6.67 Any statutory variation of the preferred version of the rule must take account of the modern planning framework, including the Government’s current proposals, as set out in the recent Green Paper.[84]
… more detailed action plans for smaller local areas of change, such as urban extensions, town centres and neighbourhoods undergoing renewal.[85]
One category of action area would include “area master plans”:
… comprehensive plans for a major area of renewal or development covering design, layout and location of new houses and commercial development supported by a detailed implementation programme.[86]
6.69 The Planning Green Paper does not spell out in any detail the extent to which compulsory purchase is expected to assist these objectives. This issue is touched upon in the Compulsory Purchase Policy Statement, which was published at the same time. It draws parallels with the functions of Urban Development Corporations (which were one of the cases specified by the 1961 Act section 6).[87] However, the intention is not, it seems, to rely on specific designations,[88] but rather:
to make a radical change in new legislation by replacing the powers in section 226 (of the Town and Country Planning Act 1990) by a new provision which would define a full range of planning and regeneration purposes, including halting the physical, economic and/or social deterioration of an area, for which a local planning authority could use its compulsory purchase powers.[89]
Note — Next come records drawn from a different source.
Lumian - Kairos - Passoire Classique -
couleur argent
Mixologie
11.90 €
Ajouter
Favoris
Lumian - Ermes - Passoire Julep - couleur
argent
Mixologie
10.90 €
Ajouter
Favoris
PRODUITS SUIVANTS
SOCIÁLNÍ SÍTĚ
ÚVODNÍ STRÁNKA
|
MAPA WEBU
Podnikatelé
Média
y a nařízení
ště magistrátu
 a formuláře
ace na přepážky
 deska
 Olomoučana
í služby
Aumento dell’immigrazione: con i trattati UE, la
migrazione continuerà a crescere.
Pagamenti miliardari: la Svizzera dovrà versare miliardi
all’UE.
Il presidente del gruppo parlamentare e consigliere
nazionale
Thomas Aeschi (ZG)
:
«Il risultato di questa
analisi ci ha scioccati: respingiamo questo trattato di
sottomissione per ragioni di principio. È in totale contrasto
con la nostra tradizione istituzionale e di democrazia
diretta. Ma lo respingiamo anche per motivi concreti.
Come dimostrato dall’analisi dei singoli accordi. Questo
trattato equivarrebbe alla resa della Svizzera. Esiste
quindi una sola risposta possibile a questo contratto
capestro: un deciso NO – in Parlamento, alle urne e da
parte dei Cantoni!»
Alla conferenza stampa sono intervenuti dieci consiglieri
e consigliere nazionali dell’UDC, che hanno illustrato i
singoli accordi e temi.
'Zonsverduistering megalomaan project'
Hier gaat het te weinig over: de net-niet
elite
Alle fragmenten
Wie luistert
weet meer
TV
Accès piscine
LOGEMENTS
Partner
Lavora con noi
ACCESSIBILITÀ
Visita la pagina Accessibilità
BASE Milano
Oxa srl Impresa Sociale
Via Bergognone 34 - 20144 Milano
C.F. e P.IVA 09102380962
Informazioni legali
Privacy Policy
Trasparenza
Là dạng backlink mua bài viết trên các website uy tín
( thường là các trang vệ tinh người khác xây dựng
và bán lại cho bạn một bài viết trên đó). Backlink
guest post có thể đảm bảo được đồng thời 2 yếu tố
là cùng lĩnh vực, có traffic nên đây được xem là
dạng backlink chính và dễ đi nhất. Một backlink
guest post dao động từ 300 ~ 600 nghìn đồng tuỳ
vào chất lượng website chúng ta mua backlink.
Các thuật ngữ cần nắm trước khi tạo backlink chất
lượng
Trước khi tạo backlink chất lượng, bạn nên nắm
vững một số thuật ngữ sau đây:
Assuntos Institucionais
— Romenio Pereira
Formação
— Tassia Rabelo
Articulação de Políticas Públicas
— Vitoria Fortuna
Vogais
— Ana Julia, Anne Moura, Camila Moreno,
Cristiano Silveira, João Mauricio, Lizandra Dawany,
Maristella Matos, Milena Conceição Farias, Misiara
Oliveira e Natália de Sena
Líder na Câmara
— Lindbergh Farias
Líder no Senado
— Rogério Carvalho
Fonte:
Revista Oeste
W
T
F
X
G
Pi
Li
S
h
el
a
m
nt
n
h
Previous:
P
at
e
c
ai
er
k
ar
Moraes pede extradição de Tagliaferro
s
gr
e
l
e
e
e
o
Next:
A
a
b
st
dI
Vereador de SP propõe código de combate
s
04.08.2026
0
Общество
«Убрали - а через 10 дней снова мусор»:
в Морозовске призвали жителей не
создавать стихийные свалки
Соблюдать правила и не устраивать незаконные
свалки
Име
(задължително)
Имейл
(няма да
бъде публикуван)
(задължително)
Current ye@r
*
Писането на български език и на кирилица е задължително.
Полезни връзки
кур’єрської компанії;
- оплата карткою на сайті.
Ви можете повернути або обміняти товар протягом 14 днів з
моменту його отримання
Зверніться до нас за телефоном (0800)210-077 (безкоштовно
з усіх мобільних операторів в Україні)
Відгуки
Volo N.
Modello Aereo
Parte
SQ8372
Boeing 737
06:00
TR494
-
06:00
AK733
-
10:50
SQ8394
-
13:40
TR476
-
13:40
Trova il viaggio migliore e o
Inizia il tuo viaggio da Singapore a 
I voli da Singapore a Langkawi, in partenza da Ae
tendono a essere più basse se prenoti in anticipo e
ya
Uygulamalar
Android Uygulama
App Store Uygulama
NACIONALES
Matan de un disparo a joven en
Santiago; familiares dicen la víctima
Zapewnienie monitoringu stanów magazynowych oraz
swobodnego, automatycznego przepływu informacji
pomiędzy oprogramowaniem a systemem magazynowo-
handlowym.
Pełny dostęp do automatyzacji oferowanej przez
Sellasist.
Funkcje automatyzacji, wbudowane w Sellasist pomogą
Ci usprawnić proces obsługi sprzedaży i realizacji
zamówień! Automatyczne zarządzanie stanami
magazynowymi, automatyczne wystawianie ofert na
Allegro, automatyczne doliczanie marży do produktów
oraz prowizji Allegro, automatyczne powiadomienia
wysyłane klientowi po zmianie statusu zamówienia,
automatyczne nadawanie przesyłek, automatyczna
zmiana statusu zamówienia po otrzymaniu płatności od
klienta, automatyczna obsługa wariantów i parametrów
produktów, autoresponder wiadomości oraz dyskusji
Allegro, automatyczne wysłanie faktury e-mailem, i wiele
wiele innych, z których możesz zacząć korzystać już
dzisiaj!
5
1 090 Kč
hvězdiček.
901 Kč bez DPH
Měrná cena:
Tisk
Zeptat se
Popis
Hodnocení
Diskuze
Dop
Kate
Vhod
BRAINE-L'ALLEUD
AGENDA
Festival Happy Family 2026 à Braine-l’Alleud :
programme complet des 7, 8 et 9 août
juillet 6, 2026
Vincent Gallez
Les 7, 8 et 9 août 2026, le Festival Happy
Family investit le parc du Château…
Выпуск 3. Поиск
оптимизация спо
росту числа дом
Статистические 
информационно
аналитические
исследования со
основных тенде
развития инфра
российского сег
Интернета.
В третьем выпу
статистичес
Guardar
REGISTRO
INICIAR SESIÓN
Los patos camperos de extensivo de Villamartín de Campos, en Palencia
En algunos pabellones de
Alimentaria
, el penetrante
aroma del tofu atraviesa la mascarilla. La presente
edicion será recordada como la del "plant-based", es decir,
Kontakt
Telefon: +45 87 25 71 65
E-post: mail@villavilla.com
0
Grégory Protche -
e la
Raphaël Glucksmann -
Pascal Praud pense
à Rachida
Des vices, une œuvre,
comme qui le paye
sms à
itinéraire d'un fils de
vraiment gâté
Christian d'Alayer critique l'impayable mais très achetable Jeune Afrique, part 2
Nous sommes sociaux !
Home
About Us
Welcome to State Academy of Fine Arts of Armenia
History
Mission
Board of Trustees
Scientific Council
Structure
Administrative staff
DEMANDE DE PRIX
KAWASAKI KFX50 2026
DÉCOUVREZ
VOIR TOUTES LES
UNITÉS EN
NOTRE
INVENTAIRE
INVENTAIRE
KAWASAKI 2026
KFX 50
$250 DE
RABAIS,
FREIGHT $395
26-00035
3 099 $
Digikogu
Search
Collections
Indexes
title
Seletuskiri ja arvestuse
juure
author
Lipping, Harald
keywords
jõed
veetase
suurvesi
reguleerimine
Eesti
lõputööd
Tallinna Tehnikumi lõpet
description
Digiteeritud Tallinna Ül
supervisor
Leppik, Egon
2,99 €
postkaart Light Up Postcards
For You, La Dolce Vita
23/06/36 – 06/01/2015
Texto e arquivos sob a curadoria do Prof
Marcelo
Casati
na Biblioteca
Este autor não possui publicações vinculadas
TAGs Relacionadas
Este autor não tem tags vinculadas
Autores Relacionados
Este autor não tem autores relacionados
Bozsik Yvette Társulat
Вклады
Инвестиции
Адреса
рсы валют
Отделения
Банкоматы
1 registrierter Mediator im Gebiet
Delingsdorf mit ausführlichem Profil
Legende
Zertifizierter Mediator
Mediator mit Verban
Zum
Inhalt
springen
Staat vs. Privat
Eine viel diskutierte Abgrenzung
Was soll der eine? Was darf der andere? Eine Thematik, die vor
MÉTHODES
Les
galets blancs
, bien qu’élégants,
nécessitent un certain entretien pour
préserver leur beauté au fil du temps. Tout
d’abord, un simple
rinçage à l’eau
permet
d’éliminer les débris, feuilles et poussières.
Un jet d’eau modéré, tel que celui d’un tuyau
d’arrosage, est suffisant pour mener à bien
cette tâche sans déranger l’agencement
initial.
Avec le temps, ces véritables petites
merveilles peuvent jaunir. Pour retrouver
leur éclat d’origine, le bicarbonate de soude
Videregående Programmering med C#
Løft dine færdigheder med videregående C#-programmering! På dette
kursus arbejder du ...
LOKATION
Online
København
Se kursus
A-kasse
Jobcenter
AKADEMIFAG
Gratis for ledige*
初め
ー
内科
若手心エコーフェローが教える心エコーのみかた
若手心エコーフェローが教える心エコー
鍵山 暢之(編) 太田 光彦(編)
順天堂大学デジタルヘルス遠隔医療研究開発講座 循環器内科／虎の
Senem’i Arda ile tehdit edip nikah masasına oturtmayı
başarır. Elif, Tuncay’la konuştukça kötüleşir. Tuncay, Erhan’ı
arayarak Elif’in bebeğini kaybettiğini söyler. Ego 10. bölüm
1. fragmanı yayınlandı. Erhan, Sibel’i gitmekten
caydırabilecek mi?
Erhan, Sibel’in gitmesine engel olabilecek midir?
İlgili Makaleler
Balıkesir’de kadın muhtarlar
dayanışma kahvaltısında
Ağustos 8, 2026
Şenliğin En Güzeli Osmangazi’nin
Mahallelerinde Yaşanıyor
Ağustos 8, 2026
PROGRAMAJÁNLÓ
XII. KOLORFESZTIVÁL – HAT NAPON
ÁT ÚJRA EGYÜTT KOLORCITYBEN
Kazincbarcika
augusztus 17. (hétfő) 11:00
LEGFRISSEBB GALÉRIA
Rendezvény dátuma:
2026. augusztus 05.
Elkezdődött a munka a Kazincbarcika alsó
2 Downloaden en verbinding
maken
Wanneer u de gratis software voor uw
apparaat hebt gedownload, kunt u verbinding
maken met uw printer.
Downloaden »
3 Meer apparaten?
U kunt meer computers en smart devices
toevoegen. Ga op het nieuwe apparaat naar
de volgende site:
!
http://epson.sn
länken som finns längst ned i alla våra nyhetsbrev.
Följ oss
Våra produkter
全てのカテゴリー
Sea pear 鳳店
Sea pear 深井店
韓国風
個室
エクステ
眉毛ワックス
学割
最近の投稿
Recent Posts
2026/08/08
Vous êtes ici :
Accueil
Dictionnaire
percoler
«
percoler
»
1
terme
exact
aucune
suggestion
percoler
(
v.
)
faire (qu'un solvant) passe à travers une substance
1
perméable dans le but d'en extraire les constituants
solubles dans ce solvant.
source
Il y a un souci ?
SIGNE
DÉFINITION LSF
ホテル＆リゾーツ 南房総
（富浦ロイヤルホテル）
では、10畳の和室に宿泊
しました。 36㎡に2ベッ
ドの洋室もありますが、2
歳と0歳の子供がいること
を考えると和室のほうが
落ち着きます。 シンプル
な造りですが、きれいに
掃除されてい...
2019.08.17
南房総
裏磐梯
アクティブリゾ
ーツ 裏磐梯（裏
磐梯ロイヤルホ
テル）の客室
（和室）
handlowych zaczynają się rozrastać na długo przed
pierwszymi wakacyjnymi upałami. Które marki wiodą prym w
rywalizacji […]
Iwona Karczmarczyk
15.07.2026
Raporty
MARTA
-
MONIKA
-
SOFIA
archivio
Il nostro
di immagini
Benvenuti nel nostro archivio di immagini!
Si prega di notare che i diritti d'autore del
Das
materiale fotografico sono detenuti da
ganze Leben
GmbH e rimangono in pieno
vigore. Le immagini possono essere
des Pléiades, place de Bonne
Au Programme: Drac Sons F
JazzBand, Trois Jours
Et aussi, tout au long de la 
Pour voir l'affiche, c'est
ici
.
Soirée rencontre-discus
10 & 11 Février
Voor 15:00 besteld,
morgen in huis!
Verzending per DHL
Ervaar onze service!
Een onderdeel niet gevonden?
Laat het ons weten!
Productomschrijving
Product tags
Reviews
6.70 In seeking confirmation for an order, the acquiring authority will have to establish that the public interest in acquiring the land outweighs private rights, and to show why they need the land and “in broad terms the purpose for which it will be used.”[90] Two suggested options for this purpose are:
(i) a policy based approach – by reference to the core policies in the authority’s Local Development Framework (as proposed in the Planning Green Paper), or those in the Community Strategy;
(ii) through the designation of sites in action plans adopted as part of the Local Development Framework (see Planning Green Paper). If the proposals for rapid adoption and review of such plans proposed in the Green Paper are adopted, this would provide an obvious means of establishing a clear rationale for the compulsory acquisition…[91]
A further option is that the Secretary of State might have power to specify by order the matters to which he will have regard in deciding whether to confirm section 226 orders. The Policy Statement invites further suggestions.[92]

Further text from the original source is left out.